Brief:
Work through the records that follow and return each line containing the word "constructor".

Collection entries:
=== Begin Enclosure ===

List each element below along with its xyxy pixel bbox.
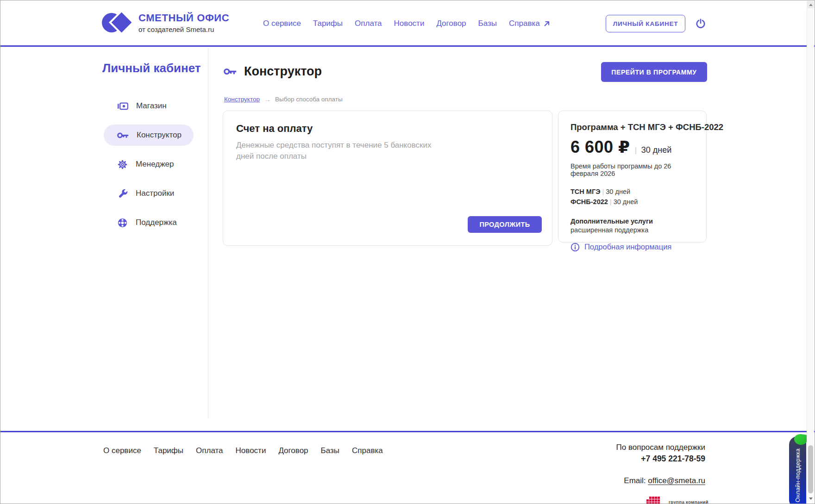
price-period: 30 дней [641,145,672,155]
sidebar-item-support[interactable]: Поддержка [104,212,194,233]
footer-nav-help[interactable]: Справка [352,446,383,455]
sidebar-divider [208,48,208,418]
details-link[interactable]: Подробная информация [570,243,694,252]
nav-contract[interactable]: Договор [436,19,466,28]
scrollbar-thumb[interactable] [808,445,813,493]
sidebar-item-settings[interactable]: Настройки [104,183,194,204]
sidebar-item-constructor[interactable]: Конструктор [104,124,194,146]
footer-nav-payment[interactable]: Оплата [196,446,223,455]
email-label: Email: [624,476,646,485]
extras-value: расширенная поддержка [570,226,694,234]
summary-title: Программа + ТСН МГЭ + ФСНБ-2022 [570,122,694,132]
scrollbar-up-arrow-icon[interactable] [807,1,814,8]
breadcrumb-constructor-link[interactable]: Конструктор [224,96,260,103]
email-row: Email: office@smeta.ru [624,476,705,485]
info-icon [570,243,580,252]
price-row: 6 600 ₽ | 30 дней [570,137,694,157]
support-label: По вопросам поддержки [616,443,705,452]
lifebuoy-icon [117,218,128,228]
brand-logo[interactable]: СМЕТНЫЙ ОФИС от создателей Smeta.ru [102,12,229,34]
group-of-companies-logo [646,497,660,504]
nav-news[interactable]: Новости [394,19,425,28]
order-summary-card: Программа + ТСН МГЭ + ФСНБ-2022 6 600 ₽ … [558,111,707,243]
sidebar-item-label: Конструктор [137,131,182,140]
app-window: СМЕТНЫЙ ОФИС от создателей Smeta.ru О се… [0,0,815,504]
breadcrumb: Конструктор → Выбор способа оплаты [224,95,343,103]
sidebar-title: Личный кабинет [102,61,201,75]
footer-nav-about[interactable]: О сервисе [103,446,141,455]
continue-button[interactable]: ПРОДОЛЖИТЬ [468,216,542,233]
footer-nav-news[interactable]: Новости [236,446,266,455]
sidebar-item-label: Магазин [136,101,167,111]
chat-tab-label: Онлайн-поддержка [795,448,801,502]
main-nav: О сервисе Тарифы Оплата Новости Договор … [263,0,551,47]
sidebar-menu: Магазин Конструктор Менеджер Настройки П… [104,95,194,233]
footer-nav: О сервисе Тарифы Оплата Новости Договор … [103,446,383,455]
sidebar-item-manager[interactable]: Менеджер [104,154,194,175]
brand-subtitle: от создателей Smeta.ru [138,25,229,33]
gear-icon [117,159,128,170]
extras-block: Дополнительные услуги расширенная поддер… [570,218,694,234]
summary-items: ТСН МГЭ | 30 дней ФСНБ-2022 | 30 дней [570,187,694,207]
go-to-program-button[interactable]: ПЕРЕЙТИ В ПРОГРАММУ [601,62,707,82]
personal-cabinet-button[interactable]: ЛИЧНЫЙ КАБИНЕТ [606,15,685,32]
logout-power-icon[interactable] [695,18,707,30]
vertical-scrollbar[interactable] [807,1,814,503]
external-link-icon [543,20,551,27]
price-separator: | [635,146,637,155]
program-validity: Время работы программы до 26 февраля 202… [570,162,694,177]
extras-title: Дополнительные услуги [570,218,694,225]
summary-item: ТСН МГЭ | 30 дней [570,187,694,197]
site-header: СМЕТНЫЙ ОФИС от создателей Smeta.ru О се… [0,0,815,47]
leaf-icon [794,433,808,446]
payment-method-card: Счет на оплату Денежные средства поступя… [223,111,552,246]
page-title-row: Конструктор [224,64,322,79]
sidebar-item-label: Поддержка [136,218,177,227]
summary-item: ФСНБ-2022 | 30 дней [570,197,694,207]
banknote-icon [117,102,128,111]
price-value: 6 600 ₽ [570,137,630,157]
support-phone: +7 495 221-78-59 [616,454,705,464]
logo-icon [102,12,132,34]
scrollbar-down-arrow-icon[interactable] [807,495,814,502]
footer-divider [0,431,815,432]
sidebar-item-label: Настройки [136,189,174,198]
wrench-icon [117,188,128,199]
sidebar-item-shop[interactable]: Магазин [104,95,194,117]
footer-nav-contract[interactable]: Договор [278,446,308,455]
online-support-chat-tab[interactable]: Онлайн-поддержка [789,436,806,504]
key-icon [224,67,237,76]
footer-nav-tariffs[interactable]: Тарифы [154,446,183,455]
payment-card-title: Счет на оплату [236,123,552,135]
breadcrumb-current: Выбор способа оплаты [275,96,343,103]
email-link[interactable]: office@smeta.ru [648,476,705,485]
footer-nav-bases[interactable]: Базы [321,446,339,455]
nav-payment[interactable]: Оплата [355,19,382,28]
key-icon [117,131,129,139]
details-link-label: Подробная информация [584,243,671,251]
sidebar-item-label: Менеджер [136,160,174,169]
payment-card-description: Денежные средства поступят в течение 5 б… [236,140,445,162]
support-contacts: По вопросам поддержки +7 495 221-78-59 [616,443,705,464]
brand-title: СМЕТНЫЙ ОФИС [138,12,229,24]
page-title: Конструктор [244,64,322,79]
breadcrumb-arrow-icon: → [264,95,271,103]
nav-about[interactable]: О сервисе [263,19,301,28]
nav-bases[interactable]: Базы [478,19,497,28]
nav-help[interactable]: Справка [509,19,551,28]
group-caption: группа компаний [669,499,708,504]
nav-tariffs[interactable]: Тарифы [313,19,343,28]
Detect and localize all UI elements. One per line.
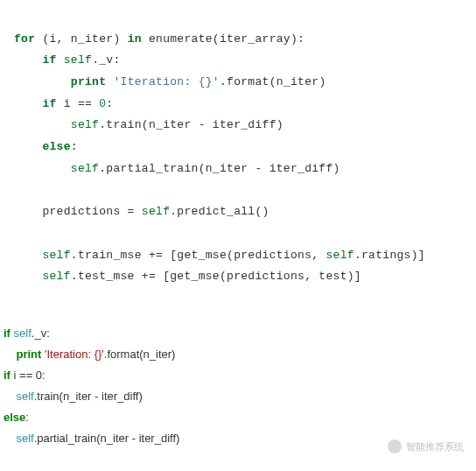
code-line: for (i, n_iter) in enumerate(iter_array)… bbox=[14, 32, 304, 46]
code-line: else: bbox=[4, 411, 29, 424]
self-ref: self bbox=[71, 118, 99, 131]
code-line: print 'Iteration: {}'.format(n_iter) bbox=[4, 348, 175, 361]
keyword-if: if bbox=[4, 327, 10, 340]
keyword-print: print bbox=[16, 348, 41, 361]
code-text: ._v: bbox=[32, 327, 50, 340]
code-text: .partial_train(n_iter - iter_diff) bbox=[34, 432, 180, 445]
keyword-if: if bbox=[42, 97, 56, 110]
self-ref: self bbox=[71, 162, 99, 175]
self-ref: self bbox=[10, 327, 32, 340]
blank-line bbox=[14, 184, 21, 197]
code-line: self.partial_train(n_iter - iter_diff) bbox=[4, 432, 179, 445]
code-line: self.test_mse += [get_mse(predictions, t… bbox=[14, 270, 361, 283]
code-text: : bbox=[25, 411, 29, 424]
self-ref: self bbox=[64, 53, 92, 67]
code-line: self.train_mse += [get_mse(predictions, … bbox=[14, 249, 425, 262]
code-text: .format(n_iter) bbox=[104, 348, 176, 361]
code-line: else: bbox=[14, 140, 78, 153]
keyword-else: else bbox=[42, 140, 70, 153]
code-line: if i == 0: bbox=[14, 97, 113, 110]
keyword-else: else bbox=[4, 411, 25, 424]
keyword-if: if bbox=[42, 53, 56, 67]
keyword-in: in bbox=[128, 32, 142, 46]
code-line: self.partial_train(n_iter - iter_diff) bbox=[14, 162, 340, 175]
code-text: .format(n_iter) bbox=[220, 75, 326, 88]
code-line: if i == 0: bbox=[4, 369, 46, 382]
self-ref: self bbox=[42, 249, 70, 262]
code-text: .partial_train(n_iter - iter_diff) bbox=[99, 162, 340, 175]
blank-line bbox=[14, 227, 21, 240]
self-ref: self bbox=[326, 249, 354, 262]
string-literal: 'Iteration: {}' bbox=[41, 348, 103, 361]
code-line: self.train(n_iter - iter_diff) bbox=[14, 118, 284, 131]
code-text: predictions = bbox=[42, 205, 141, 218]
code-line: if self._v: bbox=[14, 53, 121, 67]
wechat-icon bbox=[388, 439, 402, 453]
self-ref: self bbox=[42, 270, 70, 283]
keyword-if: if bbox=[4, 369, 10, 382]
code-line: predictions = self.predict_all() bbox=[14, 205, 270, 218]
watermark-text: 智能推荐系统 bbox=[406, 440, 464, 453]
watermark: 智能推荐系统 bbox=[388, 439, 464, 453]
code-block-top: for (i, n_iter) in enumerate(iter_array)… bbox=[0, 0, 476, 295]
code-text: i == 0: bbox=[10, 369, 46, 382]
keyword-for: for bbox=[14, 32, 35, 46]
code-text: (i, n_iter) bbox=[35, 32, 127, 46]
code-line: print 'Iteration: {}'.format(n_iter) bbox=[14, 75, 326, 88]
self-ref: self bbox=[16, 432, 33, 445]
code-text: i == bbox=[57, 97, 100, 110]
code-text: ._v: bbox=[92, 53, 120, 67]
code-text: : bbox=[106, 97, 113, 110]
code-text: .train(n_iter - iter_diff) bbox=[99, 118, 284, 131]
code-text: .test_mse += [get_mse(predictions, test)… bbox=[71, 270, 361, 283]
code-text: .predict_all() bbox=[170, 205, 269, 218]
keyword-print: print bbox=[71, 75, 107, 88]
code-text: .train_mse += [get_mse(predictions, bbox=[71, 249, 326, 262]
self-ref: self bbox=[142, 205, 170, 218]
string-literal: 'Iteration: {}' bbox=[113, 75, 220, 88]
code-text: .ratings)] bbox=[354, 249, 425, 262]
code-text: .train(n_iter - iter_diff) bbox=[34, 390, 143, 403]
blank-line bbox=[4, 453, 7, 466]
code-text: : bbox=[71, 140, 78, 153]
code-text: enumerate(iter_array): bbox=[142, 32, 304, 46]
code-line: self.train(n_iter - iter_diff) bbox=[4, 390, 143, 403]
code-line: if self._v: bbox=[4, 327, 50, 340]
self-ref: self bbox=[16, 390, 33, 403]
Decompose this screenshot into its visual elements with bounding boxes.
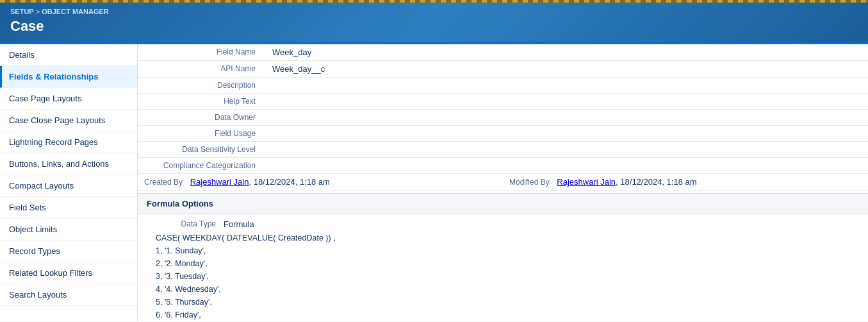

=== End Enclosure ===

Result for this task:
sidebar-item-constructor[interactable]: Конструктор [104,124,194,146]
breadcrumb-constructor-link[interactable]: Конструктор [224,96,260,103]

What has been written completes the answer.